SAN DIEGO – Remain vigilant for endocrine side effects after reduced-intensity conditioning for hematopoietic stem cell transplants in children.
Traditionally, hematopoietic stem cell transplants (HSCT) for leukemia and other malignancies are preceded by myeloablation with high-dose chemotherapy and radiation. Over the past decade, however, that approach has been supplanted by reduced-intensity conditioning (RIC), a gentler method for less aggressive diseases that don’t require a cancer to be wiped out before HSCT. RIC usually involves low-dose chemotherapy without radiation.
The hope is to reduce side effects with the gentler approach, but that’s not always how it works, according to a retrospective study of 120 children followed for a mean of 3.2 years at the Cincinnati Children’s Hospital Medical Center, which was presented at a poster session at the meeting of the Endocrine Society.
The children had RIC with campath, fludarabine, and melphalan – but no radiation – prior to one HSCT for hemophagocytic lymphohistiocytosis/X-linked lymphoproliferative syndrome (HLH/XLP), primary immune deficiency, or other generally nonmalignant conditions.

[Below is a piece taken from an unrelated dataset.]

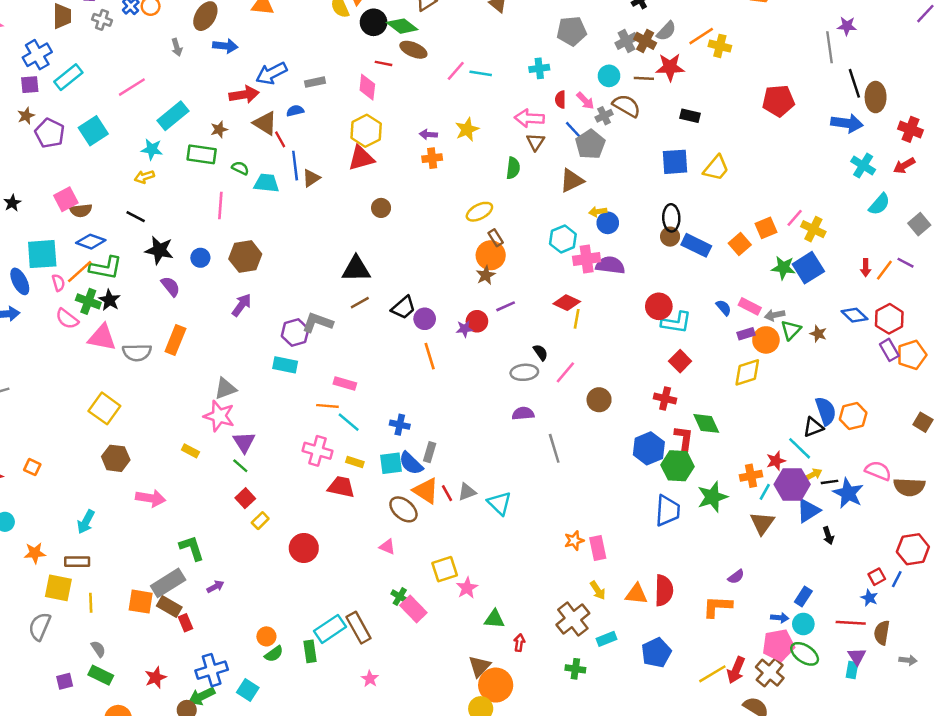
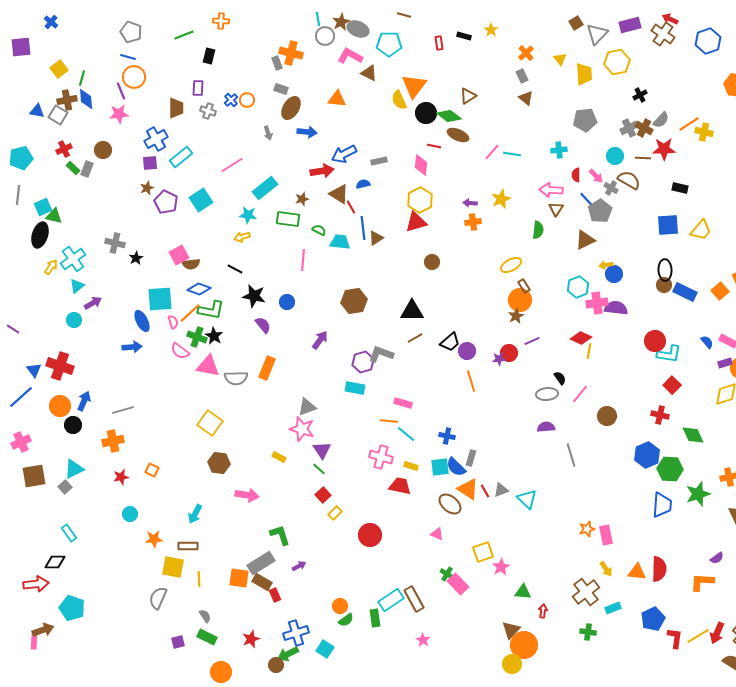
gray cross: (604, 116) -> (611, 188), turned -32
brown hexagon: (245, 257) -> (354, 301), moved
red L-shape: (684, 438) -> (675, 638), moved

During follow-up, almost a quarter had thyroid problems and nearly three-fourths were vitamin-D deficient. Children less than 2 years old when transplanted started to catch up to their peers on growth charts, but children over 2 years old fell further behind. Hypogonadism might be a problem, too; the investigators plan to follow the children to see how they fare during puberty.
“We were surprised” by the results, said senior investigator Dr. Susan Rose, professor of endocrinology at the University of Cincinnati.

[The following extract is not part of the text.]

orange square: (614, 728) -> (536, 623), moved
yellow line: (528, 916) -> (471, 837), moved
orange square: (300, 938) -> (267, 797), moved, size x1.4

“We really thought that, with [RIC], not as many of them would have problems after their transplants, and they would grow better. [Many] were coming off steroids” after the procedure, “which usually leads children to have catch-up growth. Instead, we are seeing their growth is slower than normal. The occurrence of endocrinopathy after [RIC] is probably lower than with high-dose chemotherapy combined with radiation, but we still have to monitor [these children] and not be cavalier” about follow-up, she said.

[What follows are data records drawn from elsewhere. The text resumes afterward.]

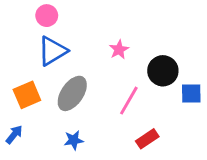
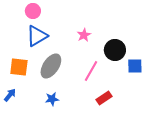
orange square: (27, 95) -> (19, 67), turned 30

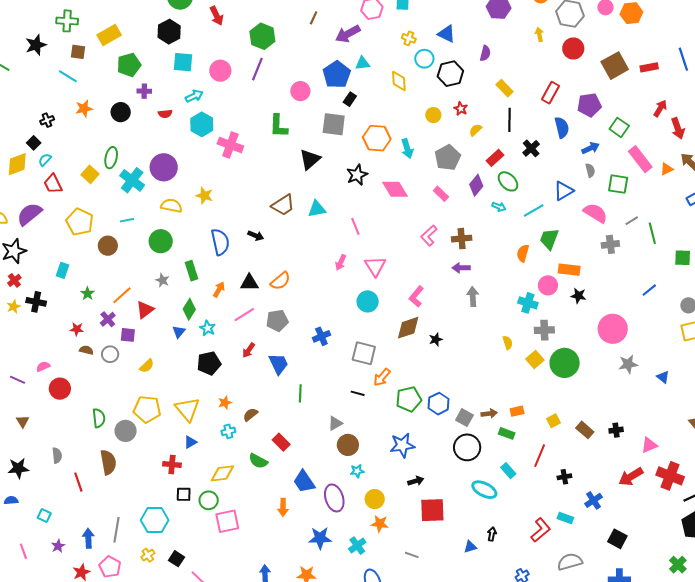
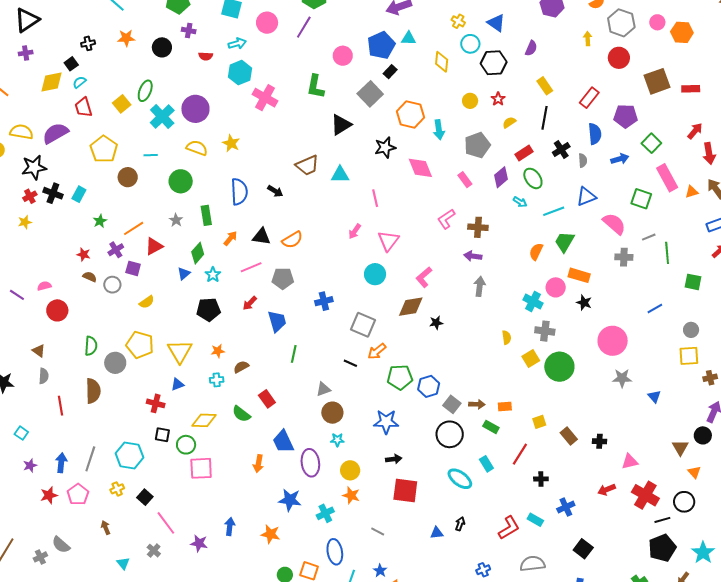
gray square: (334, 124) -> (370, 94), turned 30
gray semicircle: (590, 170) -> (583, 160), moved
black cross: (36, 302) -> (53, 193), moved
brown triangle: (23, 421) -> (39, 351), moved, turned -32
red arrow: (631, 477) -> (607, 490), size x0.7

“We can’t expect there to be no or fewer endocrine complications just because there was a less intensive [conditioning] regimen. We must, as endocrinologists, be vigilant about monitoring and screening” these patients, said endocrinologist and lead author Dr. Jonathan Howell, assistant professor of pediatrics at the university.
The children were an average of 6 years old when transplanted. They were shorter than average both before (height-for-age Z-score [HAZ] = –1.33) and after (HAZ = –1.35).
Children with HLH/XLP who were under 2 years old at transplant improved from an HAZ of –3.36 to –1.35 afterwards, but older children fell from an HAZ of –0.61 to –0.99.
Older children with HLH/XLP lost weight after transplant (body mass index Z-score [BMI-Z], 1.29 vs. 0.61), as did those transplanted for metabolic or genetic disorders (BMI-Z, 0.56 vs. –0.77). There was a trend towards increased BMI-Z in toddlers.
Seventy-seven children had their thyroids checked after HSCT: 11 had primary hypothyroidism, five had central hypothyroidism, and two were hyperthyroid. Also, 48 of the 68 children assessed for 25-OH vitamin D had levels below 30 ng/mL.
Fourteen children broke bones after their transplants and six were diagnosed with avascular necrosis. The team is looking into whether it had something to do with endocrine dysfunction.
The investigators had no disclosures and no external funding for their work.